Strength—like Armour Smithing and Weapon Smithing—affects the bulk of your character. At level 1 Strength, a character will display as fairly thin and frail. At 100 Strength, they will appear much larger and bulkier. This is not to be confused with Dexterity, Martial Arts, Athletics, and Swimming, which increase the definition/visibility of the muscles. Cooking and Science, on the other hand, have a negative effect on muscle definition. Lack of feeding-increasing hunger decreases your strength stat. Every 1 Hunger below 200 will debuff your STR by 0.9%, to a maximum of -90% at 100 Hunger.
All weapons—including unarmed Martial Arts—have a required Strength level equal to 40x the blunt damage value of the weapon or 1x the weight of the weapon, whichever is greater. The required Strength for Martial Arts is equivalent to 80% of the Martial Arts level. Weapon weight modifiers are ignored when calculating the required Strength level. Failing to meet the required Strength level will result in massive Combat Speed penalties up to a maximum of -47.5%. (When 20 STR or below)
Strength also determines the amount of blood that Human and Shek characters have. Blood = 75+STR(0.75)
Racial Experience Multipliers | |
---|---|
Negative Multiplier: -Deadhive Prince -Deadhive Worker -Hive Prince -Hive Worker Drone -Southern Hive Prince -Southern Hive Worker Drone -Scorchlander (-10%) |
Positive Multiplier: -Shek (10%) -Deadhive Soldier (10%) |
All multipliers are either 0.8x or 1.2x unless marked otherwise. |
Improving Strength[]
One safe way to train strength is to fill a backpack with Raw Iron, Generator Cores, or other heavy items. Either a Shopkeepers Backpack or wooden backpack can be used. When the backpack is filled, put it in your inventory without wearing it. You will then have all the weight inside the backpack applied to your character. Have your character follow a guard or policeman around a city; they will continue to walk around while carrying this weight, accumulating strength experience rather quickly and autonomously. Another great place to walk if you wish to train AFK is to follow raptors on Raptor Island.
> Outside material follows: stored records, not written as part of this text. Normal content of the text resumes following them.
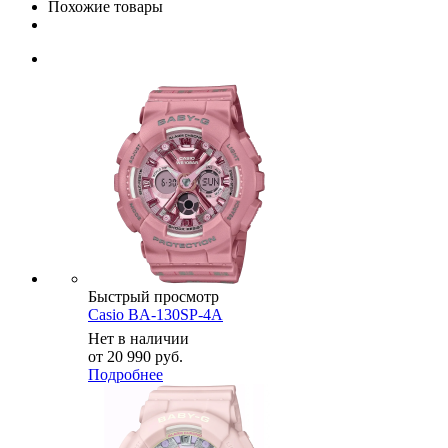
Похожие товары
Быстрый просмотр
Casio BA-130SP-4A
Нет в наличии
от
20 990 руб.
Подробнее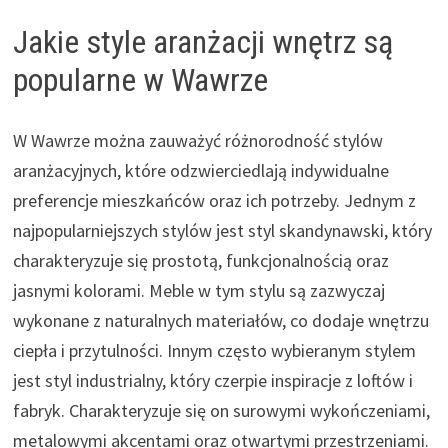
Jakie style aranżacji wnętrz są
popularne w Wawrze
W Wawrze można zauważyć różnorodność stylów
aranżacyjnych, które odzwierciedlają indywidualne
preferencje mieszkańców oraz ich potrzeby. Jednym z
najpopularniejszych stylów jest styl skandynawski, który
charakteryzuje się prostotą, funkcjonalnością oraz
jasnymi kolorami. Meble w tym stylu są zazwyczaj
wykonane z naturalnych materiałów, co dodaje wnętrzu
ciepła i przytulności. Innym często wybieranym stylem
jest styl industrialny, który czerpie inspiracje z loftów i
fabryk. Charakteryzuje się on surowymi wykończeniami,
metalowymi akcentami oraz otwartymi przestrzeniami.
At 70% Encumbrance a maximum of 25% Strength XP is reached. Further Encumbrance only diminishes the Athletics XP gain. You can push this to 50% by carrying any character or creature. Carrying another character also adds 30 weight to your encumbrance.
If you have a party of more than 1 person, you can further train strength by ordering one of your people to carry the other via the 'pick up' command (hold down the right mouse button on the character you wish to carry) and ordering the carrier to walk as usual. This can also be achieved by picking up a corpse or unconscious character. Please note however that any weight carried by the character you are holding will not increase your strength gains.
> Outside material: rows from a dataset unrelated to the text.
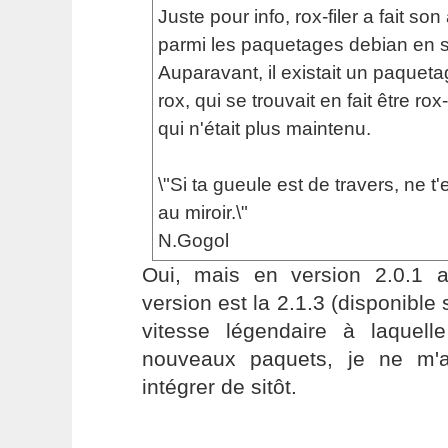
Juste pour info, rox-filer a fait son
parmi les paquetages debian en sid
Auparavant, il existait un paque
rox, qui se trouvait en fait être rox-
qui n'était plus maintenu.
\"Si ta gueule est de travers, ne t
au miroir.\"
N.Gogol
Oui, mais en version 2.0.1 a
version est la 2.1.3 (disponible
vitesse légendaire à laquell
nouveaux paquets, je ne m'a
intégrer de sitôt.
The fastest way to train Strength is through combat. Using a weapon that has a required Strength (see the introductory section) that is 20 levels over your character's Strength level will gain you a fair amount of (STR XP 110%) XP per swing. Swinging a weapon which gives you 110% STR XP will grant 11x the STR XP for swinging one with 10%. The more targets hit, the better.
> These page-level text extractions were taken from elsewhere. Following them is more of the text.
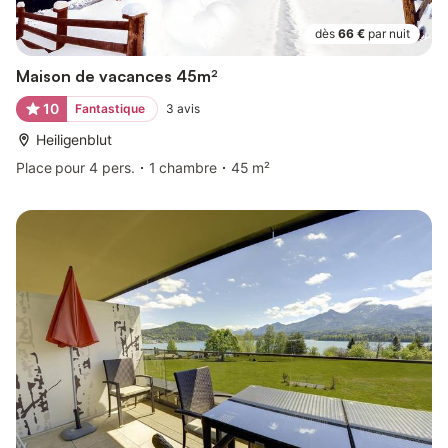
dès
66 €
par nuit
Maison de vacances 45m²
10
Fantastique
3
avis
Heiligenblut
Place pour 4 pers.
1 chambre
45 m²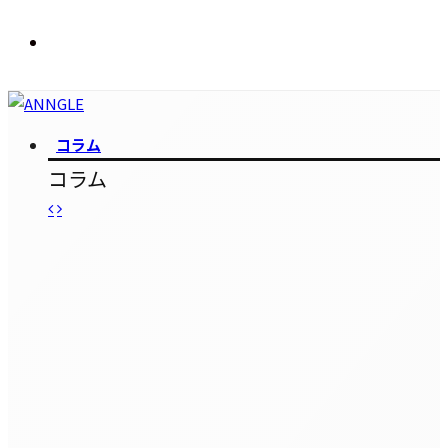
コラム
コラム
Alternatively, you can overload your inventory as explained above and then go fight using Martial Arts. Each hit you make will give a nice boost to Strength XP. The XP gained per hit is based off your Encumbrance amount. Every 1% Encumbrance = 1% STR XP in combat. Therefore, when maxed out on Encumbrance (100%) you will gain XP equal to that of a weapon which gives you 100% STR XP. Remember, though, that encumbrance slows a character down to the point where running away from a fight is near impossible. The encumbrance also significantly diminishes the character's dodge as well as dodge XP gain.
Trivia[]
- Strength suffers more penalties from malnutrition, while Dexterity suffers more penalties from damaged body parts and armor penalties.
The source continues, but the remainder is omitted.